Мир — непостижимая тайна, бесконечная в своем трагизме, а человек не имеет таких способностей познания, которые бы позволили отыскать смысл этой тайны. Вольно или невольно все бунты возникают из этого. И бунт Ивана так возник, ибо все мученические усилия человека втиснуть тайну мира в категории эвклидовского ума человеческого заканчиваются бунтом. Бунт — психологически неизбежное следствие веры в разум, который может принять и вместить в себя лишь незначительнейший кусочек жизни; а верить, что он может вместить в себя тайну мира и разгадать ее — то же самое, что верить, будто комар может вместить в утробу свою Млечный Путь. Иван — олицетворенное подтверждение этого. Он немилосердно напрягал ум свой, чтобы с его помощью решить страшную проблему мира, и путем экспериментальным и личным пришел к горячечному сознанию и признанию, что атомный, земной, эвклидовский ум человеческий абсолютно не способен решить эту проблему, которая загадочнее всего проявляется в страданиях детей. Всякий рационализм, когда разовьется до своей завершающей стадии, должен — по закону психологической и логической необходимости — закончить нигилистическим бунтом, анархическим неприятием мира. «Вера в категории разума является причиной нигилизма» [82]
, — искренне признается Ницше. И если бы рационалисты, независимо от окраски, были столь отважно смиренны, что у Ивана и Ницше позаимствовали бы искренность, они бы стали открыто исповедовать, что вера в разум человеческий — самый надежный путь, ведущий через разочарование в отчаяние, а из отчаяния к бунту, к неприятию мира, к нигилизму и анархизму.Иваново неприятие мира — это конечная форма долго вызревавшего бунта. То, что подпольный антигерой измыслил в миниатюре, Иван расширил до невиданных масштабов. Идея неприятия мира зачинается в человеко–мыши, растет в Раскольникове, Свидригайлове, Ипполите, Ставрогине, Кириллове, Верховенском и созревает в Иване. Всех их поражает очевидный факт, что этот мир бесконечен — своим ужасом. Но что еще хуже, чем страстнее и отважнее погружаются они в чудовищный трагизм этого мира, тем глубже и неодолимее чувствуют и сознают, что горний мир лишь продолжение этого мира со всеми его ужасами и нелепостями, что сама вечность — не что иное, как трагический комизм времени и пространства, возведенный до абсолюта, до вечного существования. Когда Свидригайлов свой гносеологический аппарат поворачивает к будущей жизни и вечности, они являются ему в самом ужасном виде. «Нам вот всё представляется вечность как идея, — говорит он Раскольникову, — которую понять нельзя, что-то огромное, огромное! Да почему же непременно огромное? И вдруг, вместо всего этого, представьте себе, будет там одна комнатка, эдак вроде деревенской бани, закоптелая, а по всем углам пауки, и вот и вся вечность» [83]

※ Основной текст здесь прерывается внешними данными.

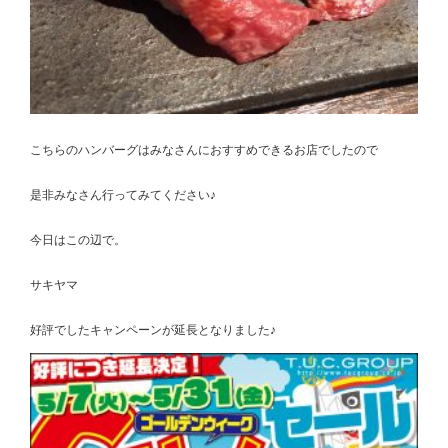
こちらのハンバーグはみなさんにおすすめできるお店でしたので
是非みなさん行ってみてください♪
今日はこの辺で。
サキヤマ
好評でしたキャンペーンが延長となりました♪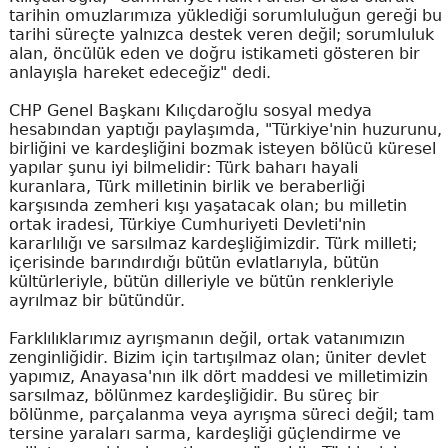
tarihin omuzlarımıza yüklediği sorumluluğun gereği bu
tarihi süreçte yalnızca destek veren değil; sorumluluk
alan, öncülük eden ve doğru istikameti gösteren bir
anlayışla hareket edeceğiz" dedi.
CHP Genel Başkanı Kılıçdaroğlu sosyal medya
hesabından yaptığı paylaşımda, "Türkiye'nin huzurunu,
birliğini ve kardeşliğini bozmak isteyen bölücü küresel
yapılar şunu iyi bilmelidir: Türk baharı hayali
kuranlara, Türk milletinin birlik ve beraberliği
karşısında zemheri kışı yaşatacak olan; bu milletin
ortak iradesi, Türkiye Cumhuriyeti Devleti'nin
kararlılığı ve sarsılmaz kardeşliğimizdir. Türk milleti;
içerisinde barındırdığı bütün evlatlarıyla, bütün
kültürleriyle, bütün dilleriyle ve bütün renkleriyle
ayrılmaz bir bütündür.
Farklılıklarımız ayrışmanın değil, ortak vatanımızın
zenginliğidir. Bizim için tartışılmaz olan; üniter devlet
yapımız, Anayasa'nın ilk dört maddesi ve milletimizin
sarsılmaz, bölünmez kardeşliğidir. Bu süreç bir
bölünme, parçalanma veya ayrışma süreci değil; tam
tersine yaraları sarma, kardeşliği güçlendirme ve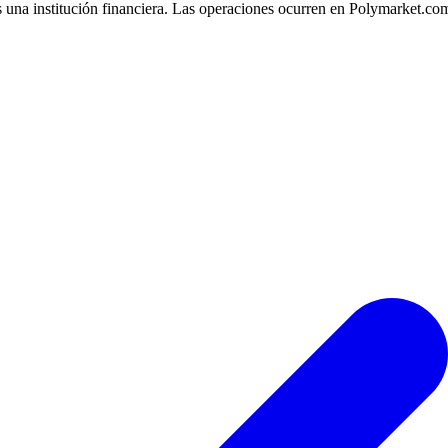
 una institución financiera. Las operaciones ocurren en Polymarket.co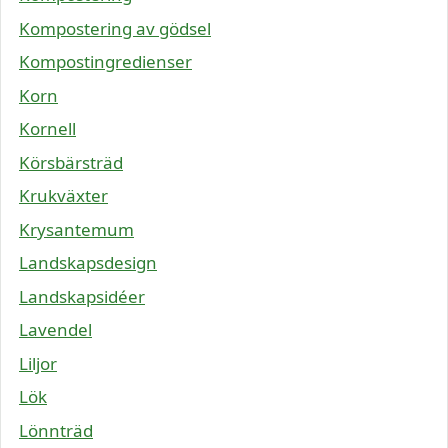
Kompostering av gödsel
Kompostingredienser
Korn
Kornell
Körsbärsträd
Krukväxter
Krysantemum
Landskapsdesign
Landskapsidéer
Lavendel
Liljor
Lök
Lönnträd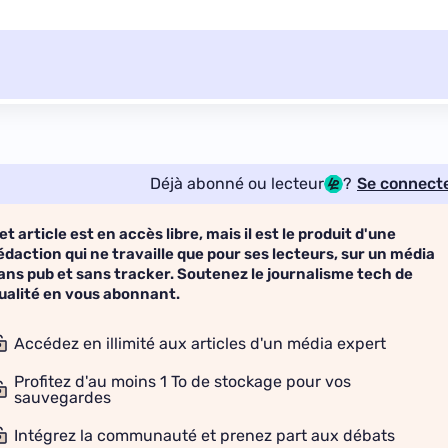
Déjà abonné ou lecteur
?
Se connect
et article est en accès libre, mais il est le produit d'une
édaction qui ne travaille que pour ses lecteurs, sur un média
ans pub et sans tracker. Soutenez le journalisme tech de
ualité en vous abonnant.
Accédez en illimité aux articles d'un média expert
Profitez d'au moins 1 To de stockage pour vos
sauvegardes
Intégrez la communauté et prenez part aux débats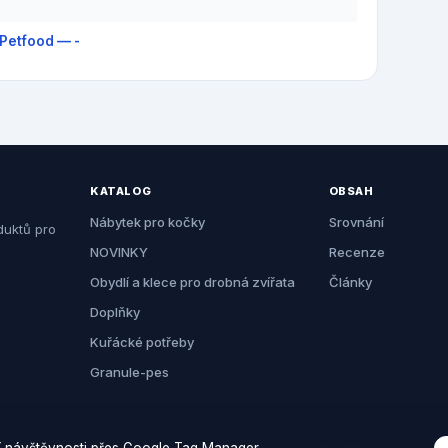
Petfood — -
KATALOG
OBSAH
Nábytek pro kočky
Srovnání
duktů pro
NOVINKY
Recenze
Obydlí a klece pro drobná zvířata
Články
Doplňky
Kuřácké potřeby
Granule-pes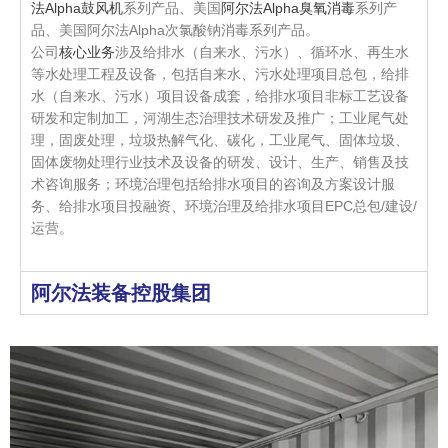
法Alpha鼓风机
系列产品、美国
阿尔法Alpha臭氧消毒
系列产
品、美国阿尔法Alpha次氯酸钠消毒系列产品。
公司
核心业务
涉及给排水（自来水、污水）、循环水、再生水
等水处理工程及设备，包括自来水、污水处理项目总包，给排
水（自来水、污水）项目设备成套，给排水项目非标工艺设备
研发和定制加工，河湖生态治理技术研发及推广；工业尾气处
理，固废处理，垃圾热解气化、碳化，工业尾气、固体垃圾、
固体废物处理行业技术及设备的研发、设计、生产、销售及技
术咨询服务；环境治理包括给排水项目的咨询及方案设计服
务、给排水项目投融资、环境治理及给排水项目EPC总包/建设/
运营。
阿尔法装备控股集团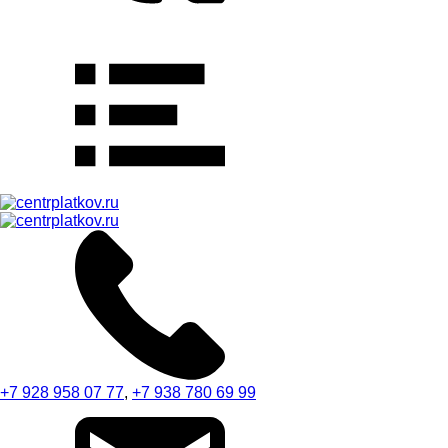
+7 928 958 07 77
,
+7 938 780 69 99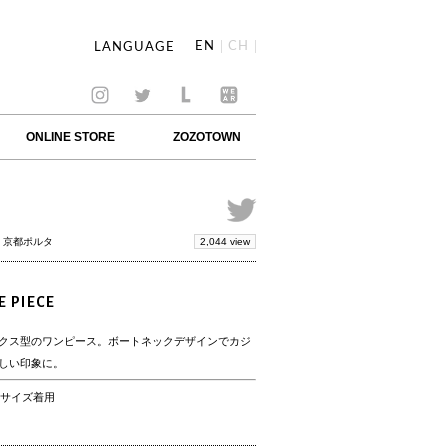
EN
CH
LANGUAGE
ONLINE STORE
ZOZOTOWN
2,044 view
/ 京都ポルタ
 PIECE
クス型のワンピース。ボートネックデザインでカジ
しい印象に。
25サイズ着用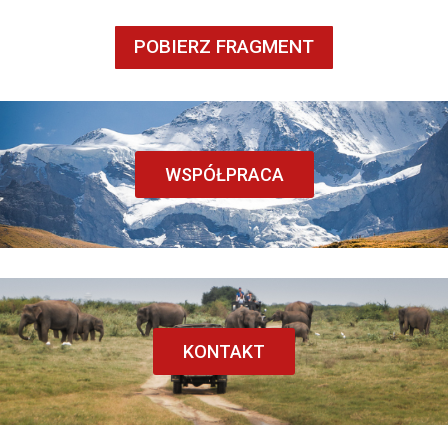
POBIERZ FRAGMENT
WSPÓŁPRACA
KONTAKT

.Неприятие мира неминуемо перерастает в неприятие вечности. Леденящий ужас пронизывает и время, и вечность. Антигерои Достоевского имеют в себе какую-то злосчастную магнетическую силу, с помощью которой притягивают к себе все ужасное и трагичное в мире и вечности. Неодолимый ужас исходит из всей природы и вечности, из всех законов их, доводя антигероев Достоевского до убийственного отчаяния. Безжалостно битый непобедимым ужасом природы и ее законов, Ипполит погружается в самоубийственное настроение. Он сам это признает. Ему природа напоминает какого-то огромного, неумолимого и немого зверя или, вернее, некую громадную машину новейшей конструкции, которая бессмысленно все хватает и пожирает [84]
. Но природа, хоть и безобразное некое чудовище, Ипполиту все-таки является в определенных формах. «Но мне как будто казалось временами, — рассказывает он, — что я вижу, в какой-то странной и невозможной форме, эту бесконечную силу, это глухое, темное и немое существо. Я помню, что кто-то будто бы повел меня за руку, со свечкой в руках, показал мне какого-то огромного и отвратительного тарантула и стал уверять меня, что это то самое темное, глухое и всесильное существо, и смеялся над моим негодованием» [85]. Здесь от ужаса цепенеет всякая мыслительная способность; ум леденеет; здесь человек теряет свое имя и нарекается не человек, а ужас, ужас, ужас. «Нельзя оставаться в жизни, которая принимает такие странные, обижающие меня формы, — говорит Ипполит. — Это привидение меня унизило, Я не в силах подчиняться темной силе, принимающей вид тарантула» [86].